I wish I had Heather's experience of being able to count all the babies who truly are 
suffering negative health consequences on one hand. I would say I see a serious case at 
least once a month in my group --- often missed by other health care practitioners or 
falling through the cracks between visits.  I also see cases where mother has received 
false reassurances because everyone dismissed the possibility that something was wrong 
because the baby was at the bottom of the weight gain "normal" limit.  

This is where focusing on the weights alone --- "oh, it's a little low, but within normal..."  
instead of how the baby is behaving (sleepy, lethargic, then moving on to miss 
developmental milestones), or mom's history (insulin resistance, etc) or care taking 
behaviors (sleep training, rigid schedules, pacifier use..) play a huge role in detecting 
what is really going on.  There is nothing worse than seeing a baby at birth weight at four 
weeks whose mother was given false reassurances, when the signs were clearly there at 
two weeks.  Nudging at two weeks is so much easier than full scale interventions at four 
weeks.

The difference could be the environment, Baby Wise is still out there along in revised 
form with a slew of other books and I just had a mother who deviated from her 
pediatrician's advice and brought her baby back into bed after reading "Our Babies, 
Ourselves".  She is so much happier and so is her baby.  Now everyone is getting sleep 
after she defied her pediatrician's advice to go to a sleep trainer that had a rigid schedule 
that made everyone miserable.  This mom is taking "Our Babies, Ourselves" to her 
pediatrciain along with James McKenna's new book.

Plus, I suspect, if someone did a really unbiased study that the C-section rates here in 
Manhattan are probably hovering around 50%.  More importantly I think than the type of 
delivery is what happens afterwards.  It is quite routine in many hospitals for nurses to 
supplement without even asking the parents even if a card is on the baby's isolette saying 
don't supplement.  

I'm sure there is a selection process and I am sure see a disproportionately higher 
number of the cases of failure to thrive than Heather does because of that selection 
process and because of the populations we see.

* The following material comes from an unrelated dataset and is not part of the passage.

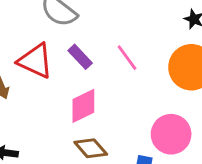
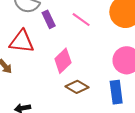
purple rectangle: (80, 57) -> (49, 19), moved, turned 36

I know most of the other IBCLCs in the city and have a great deal of respect for them and 
know they always do their best to ensure babies are thriving --- with one exception.  She 
routinely allows babies to lose well OVER 10% and will yell at mothers for using 
supplementation under any circumstance.  I say this on the basis of MANY reports from 
clients as well as a childbirth educator I know who reported her to the hospital where she 
gives classes after one of the childbirth educator's client had a baby that lost 2 POUNDS 
and was yelled at when she supplemented her baby. Independently, I saw a mother who 
was friends with the mom of the 2 pound weight loss case who told me exactly the same 
story.  I see a lot of this IBCLC's  "victims".   This IBCLC charges by the hour and often 
will stay for three hours chatting racking up $450 fees.  I'm finally getting a family with 
twins back on track after they were told to "throw out the pump" in the first week when 
the twins were barely transfering milk with the expected result that mom ended up with a 
50% supply.  She now coming closer to 100%.  This type of "purist" approach without 
really evaluating what is going on can lead to completely unecessary use of formula.  I 
know this mother of twins would have made enough had a proper assessment of milk 
transfer been made and had she been helped to remove the impediments to pumping 
efficiently.  

Machines are efficient inanimate objects.  Babies should never be expected to be 
efficient, they should be lovingly cared for and nourished (with more than food) and 
allowed to develop as they need to develop.  Perhaps I say this because we are in the 
crazy world of Manhattan where kids at age 2 are asked what 200 + 200 is in order to get 
into nursery schools (I am not kidding about this!).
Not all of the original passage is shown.